The input UIMA TypeSystem descriptor will be converted to an Ecore model file and written to the specified output file. You can then use the resulting Ecore model in EMF applications. The converted type system will include any <import...>ed TypeSystems; the fact that they were imported is currently not preserved.

To run either of these converters, your classpath will need to include the UIMA jar files as well as the following jar files from the EMF distribution: common.jar, ecore.jar, and ecore.xmi.jar.

Also, note that the uima_core.jar file contains the Ecore model file uima.ecore, which defines the built-in UIMA types. You may need to use this file from your EMF applications.

The UIMA SDK provides XMI support through the following two classes:

XmiCasSerializer: can be run from within a UIMA application to write out a CAS to the standard XMI format. The XMI that is generated will be compliant with the Ecore model generated by UimaTypeSystem2Ecore. An EMF application could use this Ecore model to ingest and process the XMI produced by the XmiCasSerializer.

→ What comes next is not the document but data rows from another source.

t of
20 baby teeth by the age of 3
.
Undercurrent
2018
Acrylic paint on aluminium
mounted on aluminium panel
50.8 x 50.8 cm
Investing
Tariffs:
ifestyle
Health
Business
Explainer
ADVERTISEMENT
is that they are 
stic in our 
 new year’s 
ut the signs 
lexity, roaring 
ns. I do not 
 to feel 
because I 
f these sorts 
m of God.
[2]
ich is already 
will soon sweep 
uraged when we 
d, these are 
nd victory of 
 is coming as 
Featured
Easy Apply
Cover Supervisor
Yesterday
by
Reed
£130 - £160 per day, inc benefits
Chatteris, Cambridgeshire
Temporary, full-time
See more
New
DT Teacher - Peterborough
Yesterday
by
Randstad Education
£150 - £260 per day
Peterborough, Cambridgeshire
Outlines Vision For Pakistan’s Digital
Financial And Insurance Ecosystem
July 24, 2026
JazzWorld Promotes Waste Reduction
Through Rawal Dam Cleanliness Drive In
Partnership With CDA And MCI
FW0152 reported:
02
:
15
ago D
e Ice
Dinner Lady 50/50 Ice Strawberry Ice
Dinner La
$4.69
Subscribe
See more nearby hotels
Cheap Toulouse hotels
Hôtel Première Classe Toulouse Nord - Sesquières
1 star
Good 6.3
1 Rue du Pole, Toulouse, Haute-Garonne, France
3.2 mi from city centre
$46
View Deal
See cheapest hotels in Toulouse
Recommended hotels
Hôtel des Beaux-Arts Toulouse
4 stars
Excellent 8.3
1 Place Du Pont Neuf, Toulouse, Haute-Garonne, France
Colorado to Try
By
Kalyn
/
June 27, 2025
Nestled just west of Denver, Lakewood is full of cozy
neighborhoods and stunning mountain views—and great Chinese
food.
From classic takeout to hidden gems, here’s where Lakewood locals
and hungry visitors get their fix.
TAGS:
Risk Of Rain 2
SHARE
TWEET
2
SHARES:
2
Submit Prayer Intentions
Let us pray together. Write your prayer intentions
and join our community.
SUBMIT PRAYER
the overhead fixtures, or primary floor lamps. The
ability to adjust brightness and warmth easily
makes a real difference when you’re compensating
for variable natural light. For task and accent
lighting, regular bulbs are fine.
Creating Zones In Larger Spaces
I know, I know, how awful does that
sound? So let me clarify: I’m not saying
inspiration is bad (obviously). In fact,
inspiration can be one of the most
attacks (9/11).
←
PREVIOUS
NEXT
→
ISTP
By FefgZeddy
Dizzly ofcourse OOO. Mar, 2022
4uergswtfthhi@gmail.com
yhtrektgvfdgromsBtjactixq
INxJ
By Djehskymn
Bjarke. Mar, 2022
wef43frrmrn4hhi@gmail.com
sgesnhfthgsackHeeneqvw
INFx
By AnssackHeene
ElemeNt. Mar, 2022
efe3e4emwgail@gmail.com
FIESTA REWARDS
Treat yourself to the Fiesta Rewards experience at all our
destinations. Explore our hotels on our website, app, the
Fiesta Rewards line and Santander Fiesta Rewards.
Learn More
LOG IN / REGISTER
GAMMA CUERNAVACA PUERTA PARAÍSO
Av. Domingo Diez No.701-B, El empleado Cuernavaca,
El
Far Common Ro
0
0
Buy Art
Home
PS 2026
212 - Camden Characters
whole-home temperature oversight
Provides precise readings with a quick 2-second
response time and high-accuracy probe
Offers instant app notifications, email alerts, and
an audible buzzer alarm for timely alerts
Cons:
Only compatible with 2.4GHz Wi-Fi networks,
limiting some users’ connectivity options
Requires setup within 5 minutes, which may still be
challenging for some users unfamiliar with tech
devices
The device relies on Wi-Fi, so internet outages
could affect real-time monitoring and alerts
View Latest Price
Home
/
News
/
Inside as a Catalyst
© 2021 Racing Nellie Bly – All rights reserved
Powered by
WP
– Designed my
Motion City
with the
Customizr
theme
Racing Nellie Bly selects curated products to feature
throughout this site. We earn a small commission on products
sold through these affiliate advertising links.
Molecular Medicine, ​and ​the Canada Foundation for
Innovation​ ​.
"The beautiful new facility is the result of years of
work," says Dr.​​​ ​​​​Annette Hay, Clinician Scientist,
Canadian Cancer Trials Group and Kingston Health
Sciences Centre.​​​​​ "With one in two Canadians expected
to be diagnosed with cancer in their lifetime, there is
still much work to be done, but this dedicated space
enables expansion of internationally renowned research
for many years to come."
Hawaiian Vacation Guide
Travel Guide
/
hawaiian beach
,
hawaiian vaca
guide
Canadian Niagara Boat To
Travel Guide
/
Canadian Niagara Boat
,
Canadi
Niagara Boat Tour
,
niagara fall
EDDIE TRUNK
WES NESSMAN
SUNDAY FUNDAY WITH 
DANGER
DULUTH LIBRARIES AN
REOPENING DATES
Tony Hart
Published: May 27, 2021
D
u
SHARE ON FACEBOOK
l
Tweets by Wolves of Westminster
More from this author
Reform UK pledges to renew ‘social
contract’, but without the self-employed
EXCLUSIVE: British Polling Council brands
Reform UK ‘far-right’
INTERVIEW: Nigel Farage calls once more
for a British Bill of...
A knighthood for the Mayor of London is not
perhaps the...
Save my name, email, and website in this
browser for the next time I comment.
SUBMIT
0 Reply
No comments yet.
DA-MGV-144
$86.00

XmiCasDeserializer: can be run from within a UIMA application to read in an XMI document and populate a CAS. The XMI must conform to the Ecore model generated by UimaTypeSystem2Ecore.

Also, the uima_examples Eclipse project contains some example code that shows how to use the serializer and deserializer:

com.ibm.uima.examples.xmi.XmiWriterCasConsumer: This is a CAS Consumer that writes each CAS to an output file in XMI format. It is analogous to the XCasWriter CAS Consumer that has existed in prior UIMA versions, except that it uses the XMI serialization format.

com.ibm.uima.examples.xmi.XmiCollectionReader: This is a Collection Reader that reads a directory of XMI files and deserializes each of them into a CAS. For example, this would allow you to build a Collection Processing Engine that reads XMI files, which could contain some previous analysis results, and then do further analysis.

Finally, in under the folder uima_examples/ecore_src is the class com.ibm.uima.examples.xmi.XmiEcoreCasConsumer, which writes each CAS to XMI format and also saves the Type System as an Ecore file. Since this uses the UimaTypeSystem2Ecore converter, to compile it you must add to your classpath the EMF jars common.jar, ecore.jar, and ecore.xmi.jar – see ecore_src/readme.txt for instructions.